The Medfly continues to be pose a serious threat to fruit growers in Florida, Texas and California, and it's hard to say how much money has been spent monitoring and controlling the pest over the decades since it was first discovered. Those efforts, however, are a perfect example of what the economist John Kenneth Galbraith termed "the privatization of profits and the socialization of costs", which is the hallmark of modern capitalism.

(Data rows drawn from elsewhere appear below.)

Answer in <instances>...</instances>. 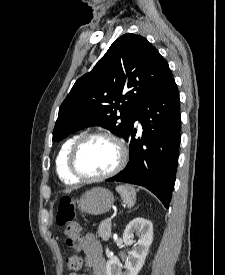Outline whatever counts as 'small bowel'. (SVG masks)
Here are the masks:
<instances>
[{
    "mask_svg": "<svg viewBox=\"0 0 225 275\" xmlns=\"http://www.w3.org/2000/svg\"><path fill=\"white\" fill-rule=\"evenodd\" d=\"M85 254V263L90 270V275H106L105 258L99 240L93 234H86L83 237L81 246ZM68 275H88L71 272Z\"/></svg>",
    "mask_w": 225,
    "mask_h": 275,
    "instance_id": "small-bowel-1",
    "label": "small bowel"
}]
</instances>
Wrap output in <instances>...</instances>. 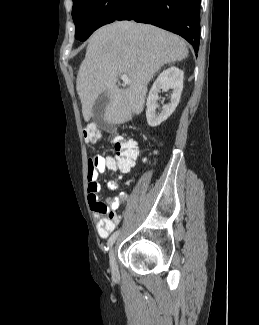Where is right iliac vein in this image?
<instances>
[{
	"label": "right iliac vein",
	"instance_id": "obj_1",
	"mask_svg": "<svg viewBox=\"0 0 259 325\" xmlns=\"http://www.w3.org/2000/svg\"><path fill=\"white\" fill-rule=\"evenodd\" d=\"M109 263H110V269H111L112 275L117 276L118 268H117L116 259H115L114 247H112L109 252Z\"/></svg>",
	"mask_w": 259,
	"mask_h": 325
}]
</instances>
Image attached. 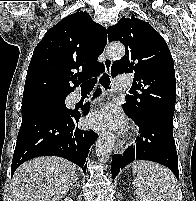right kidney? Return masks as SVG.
Returning <instances> with one entry per match:
<instances>
[{
	"mask_svg": "<svg viewBox=\"0 0 196 201\" xmlns=\"http://www.w3.org/2000/svg\"><path fill=\"white\" fill-rule=\"evenodd\" d=\"M64 201H73V200H72V198L67 197V198L64 199Z\"/></svg>",
	"mask_w": 196,
	"mask_h": 201,
	"instance_id": "ca27d5eb",
	"label": "right kidney"
}]
</instances>
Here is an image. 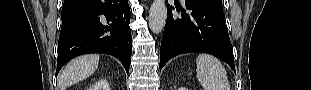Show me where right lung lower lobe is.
<instances>
[{
    "mask_svg": "<svg viewBox=\"0 0 311 90\" xmlns=\"http://www.w3.org/2000/svg\"><path fill=\"white\" fill-rule=\"evenodd\" d=\"M58 42L57 73L87 53L117 57L129 72L132 36L128 0H65Z\"/></svg>",
    "mask_w": 311,
    "mask_h": 90,
    "instance_id": "98d812e1",
    "label": "right lung lower lobe"
}]
</instances>
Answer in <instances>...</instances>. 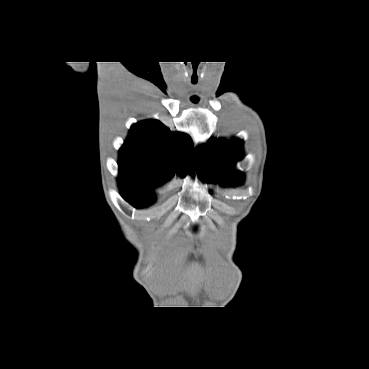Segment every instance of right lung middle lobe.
<instances>
[{
    "mask_svg": "<svg viewBox=\"0 0 369 369\" xmlns=\"http://www.w3.org/2000/svg\"><path fill=\"white\" fill-rule=\"evenodd\" d=\"M119 186H120L123 198L135 207L148 206L151 203H153L155 200L154 197L134 193L130 189H128L127 187H125L124 185L120 183H119Z\"/></svg>",
    "mask_w": 369,
    "mask_h": 369,
    "instance_id": "obj_1",
    "label": "right lung middle lobe"
}]
</instances>
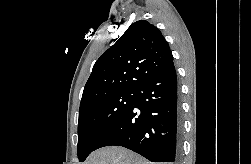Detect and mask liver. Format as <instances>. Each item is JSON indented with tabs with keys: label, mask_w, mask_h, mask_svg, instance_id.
<instances>
[{
	"label": "liver",
	"mask_w": 251,
	"mask_h": 164,
	"mask_svg": "<svg viewBox=\"0 0 251 164\" xmlns=\"http://www.w3.org/2000/svg\"><path fill=\"white\" fill-rule=\"evenodd\" d=\"M84 164H151L123 147L110 146L91 153Z\"/></svg>",
	"instance_id": "liver-1"
}]
</instances>
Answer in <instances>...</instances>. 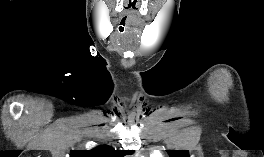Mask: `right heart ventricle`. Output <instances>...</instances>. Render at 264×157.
Returning <instances> with one entry per match:
<instances>
[{"label":"right heart ventricle","mask_w":264,"mask_h":157,"mask_svg":"<svg viewBox=\"0 0 264 157\" xmlns=\"http://www.w3.org/2000/svg\"><path fill=\"white\" fill-rule=\"evenodd\" d=\"M152 157H162V156H160V155L156 154V155H154V156H152Z\"/></svg>","instance_id":"e07e8e85"}]
</instances>
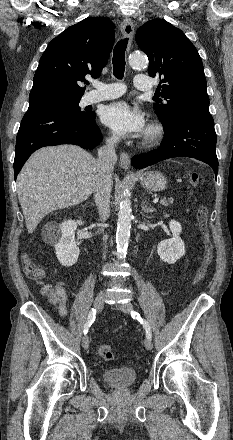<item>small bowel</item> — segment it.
<instances>
[{"instance_id":"small-bowel-1","label":"small bowel","mask_w":233,"mask_h":440,"mask_svg":"<svg viewBox=\"0 0 233 440\" xmlns=\"http://www.w3.org/2000/svg\"><path fill=\"white\" fill-rule=\"evenodd\" d=\"M40 293L55 307L56 312L61 317L67 315L66 302L68 296L65 288L61 284H42Z\"/></svg>"}]
</instances>
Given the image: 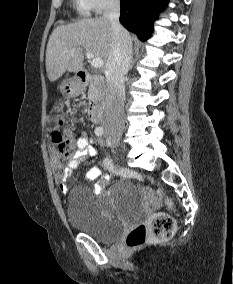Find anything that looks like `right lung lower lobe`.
Wrapping results in <instances>:
<instances>
[{
	"mask_svg": "<svg viewBox=\"0 0 233 284\" xmlns=\"http://www.w3.org/2000/svg\"><path fill=\"white\" fill-rule=\"evenodd\" d=\"M168 0H121L120 23L142 41L153 31V22Z\"/></svg>",
	"mask_w": 233,
	"mask_h": 284,
	"instance_id": "right-lung-lower-lobe-1",
	"label": "right lung lower lobe"
}]
</instances>
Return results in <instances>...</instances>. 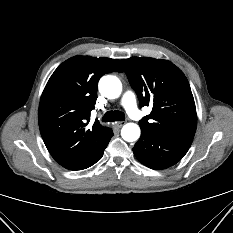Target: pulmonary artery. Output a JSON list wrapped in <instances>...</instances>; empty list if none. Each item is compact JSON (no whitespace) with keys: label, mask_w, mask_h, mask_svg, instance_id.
<instances>
[{"label":"pulmonary artery","mask_w":233,"mask_h":233,"mask_svg":"<svg viewBox=\"0 0 233 233\" xmlns=\"http://www.w3.org/2000/svg\"><path fill=\"white\" fill-rule=\"evenodd\" d=\"M121 105L125 108L128 115L136 120L143 119V115L139 111L137 104H136V97L135 94L127 90L121 97Z\"/></svg>","instance_id":"1"}]
</instances>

If you find yourself beset by fruit flies, I don't know what to tell you. Don't allow your fruit to over ripen. Keep it in the fridge if possible. You can try washing your fruit when you bring it home from the store, but really most supermarket fruit is harvested well before it is ripe, and not likely to have fruit fly eggs on it. Some people believe that bananas are major culprits, but the literature is unclear. They, too, are harvested while quite green, but more than most fruit you can find ripe bananas in the stores. The fact that they are attracted to wine makes wine traps a simple and effective way of capturing and killing them. You can also use apple cider vinegar if you are loath to share your cabernet sauvignon with the little buggers. Simply leave a glass out with an inch of wine in it, and let their natural impulses do the rest. They will happily drown to death.
In the end, it's a lot easier than trying to swat them.